L'appropriation d'une éthique partagée et l'élaboration d'une réflexion collective sur la façon dont les principes guidant l'action peuvent concrètement s'incarner dans les pratiques quotidiennes sont aussi la condition d'un accompagnement de qualité. Par exemple, comment intervenir face à un jeune qui est dans l'opposition et refuse de s'alimenter : faut-il privilégier l'état nutritionnel de l'adolescent ou le respect de ses capacités psychiques d'affirmation ? L'essentiel est de prendre en compte l'ensemble des approches et de rechercher un juste équilibre entre elles, explique Roselyne Brault. Il s'agit de lutter contre la fragmentation du sujet, qui résulte de l'empilement des compétences (éducatives, médicales, paramédicales) réunies autour de lui. « Il y a toujours un risque d'abus de pouvoir d'un professionnel ou d'un corps professionnel sur le reste de l'équipe, ou un risque d'appropriation des résidents par une partie de celle-ci », ajoute cette responsable. A contrario, c'est par la concertation entre les professionnels, quelle que soit leur qualification, qu'une équipe peut construire la meilleure solution possible et, ainsi, « garantir une posture éthique et collective face à ce jeune qui participe si peu à ce débat d'experts ».

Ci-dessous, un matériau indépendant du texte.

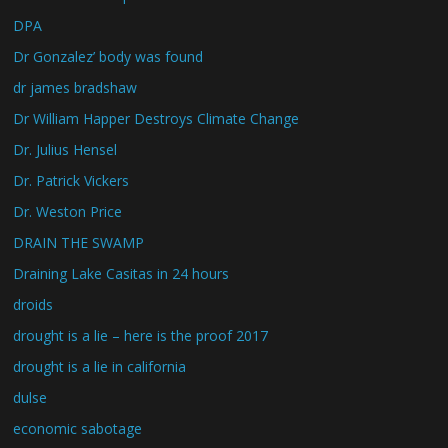
DPA
Dr Gonzalez’ body was found
dr james bradshaw
Dr William Happer Destroys Climate Change
Dr. Julius Hensel
Dr. Patrick Vickers
Dr. Weston Price
DRAIN THE SWAMP
Draining Lake Casitas in 24 hours
droids
drought is a lie – here is the proof 2017
drought is a lie in california
dulse
economic sabotage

La vulnérabilité, de fait, n'exclut ni la dignité, ni la liberté, affirme la philosophe Corine Pelluchon. Mais la personne polyhandicapée a besoin d'être soutenue dans l'exercice de cette liberté. Il revient donc à ses aidants de développer leurs talents pour traduire dans les actes ses désirs et ses valeurs.

UNE DÉPENDANCE MULTIFORME

Dans une société qui glorifie l'autonomie, la dépendance est un des maux les plus redoutés. Celle-ci est une composante majeure de l'existence des personnes polyhandicapées, souligne Anne-Marie Boutin, conseillère médicale du Groupe Polyhandicap France. A la grande dépendance physique, surtout motrice, assortie, dans certains cas, d'une dépendance aux machines nécessaires pour assurer des fonctions vitales défaillantes (nutrition, respiration), s'ajoute le déficit d'autonomie psychique. Il y a aussi la dépendance affective et relationnelle de la personne à son entourage - qui peut parfois enfermer tout le monde dans une dépendance réciproque potentiellement destructrice. Enfin, ses grands problèmes de communication rendent la personne polyhandicapée très dépendante de son entourage pour se faire entendre. Son expression, « rarement orale, passe parfois par des supports codés signifiants (images, gestes), assez souvent par des attitudes, cris, manifestations corporelles globales », qui donnent lieu à des interprétations dans lesquelles peuvent intervenir beaucoup de projections, explique Anne-Marie Boutin. Ces difficultés amènent souvent les intervenants à parler « au nom » de la personne. Partant, les manifestations d'autonomie de cette dernière dans ses choix, refus, adhésions pour le soin, les propositions éducatives ou de loisirs, ne sont pas toujours prises en compte, fait observer le médecin.

Notes

(1) Lors d'une journée d'étude intitulée « Ethique et polyhandicap » organisée le 9 juin dernier à Paris par le Groupe Polyhandicap France (GPF) et l'Espace éthique de l'Assistance publique-Hôpitaux de Paris - GPF : 30, rue de Prony - 75017 Paris - Tél. 01 43 80 95 25.

(2) Promotrice d'un acccompagnement digne et rigoureux des personnes polyhandicapées, Elisabeth Zucman revient sur la création du CESAP dans Auprès de la personne handicapée. Une éthique de la liberté partagée - Ed. Vuibert, 2007.